Coloring a graph with odd number of vertices with $k$ (which is close to $\Delta$) colors in linear time

Question

We have an undirected simple connected graph with odd number of vertices. We also know the number $k$ which is actually the closest odd number greater than or equal to $\Delta$. (So if $\Delta$ is even, $k = \Delta +1$ else $k=\Delta$.) i.e $k$ is the least odd number that is greater than or equal to degrees of all vertices.

We want to find a linear time algorithm that colors the graph with $k$ colors.
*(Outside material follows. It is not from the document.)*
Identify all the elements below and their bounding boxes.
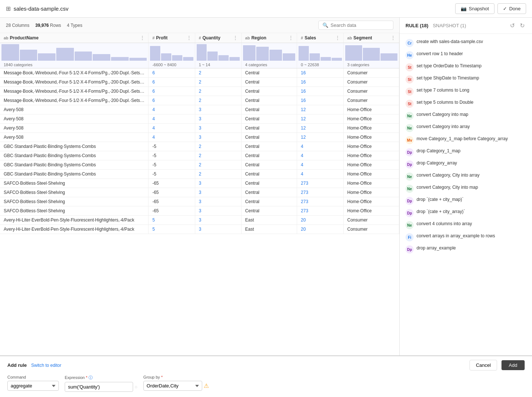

I am very new to graph coloring algorithms. I know that a greedy algorithm is actually linear time and can color the graph with $\Delta +1$. But I can't guarantee I can color it with $k= \Delta$ when $\Delta$ is odd. Also, we probably should use all the information the question gives us. i.e using odd number of vertices somehow, but greedy algorithm don't use this extra information.

How can I solve this?

Answer 1

Brooks' theorem states that every connected graph $G$ with maximum degree $\Delta$ can be colored (in linear time) using at most $\Delta + 1$ colors. In fact, the graphs that require $\Delta + 1$ colors are precisely complete graphs and odd cycles.

You state that we have a connected graph $G$ with an odd number of vertices and we want to color $G$ with $k$ colors, where $k = \Delta + 1$ when $\Delta$ is even and $k = \Delta$ otherwise. Let's break this down into cases:

• $G$ is complete (i.e., $G$ is $K_n$ for $n = 3,5,7,\ldots$). By definition, $\Delta = n-1$ and since $n$ is odd, we have that $\Delta$ is even. Thus, we can color $G$ with $k = \Delta+1$ colors.

• $G$ is a cycle (i.e., $G$ is $C_n$ for $n = 3,5,7,\ldots$). Clearly, for any non-trivial cycle we have that $\Delta = 2$ which is even. Again, we can color $G$ with $k = \Delta+1$ colors.

• $G$ is not complete nor a cycle. By Brooks' theorem, we have that $\chi(G) \leq \Delta \leq k$, so we are done.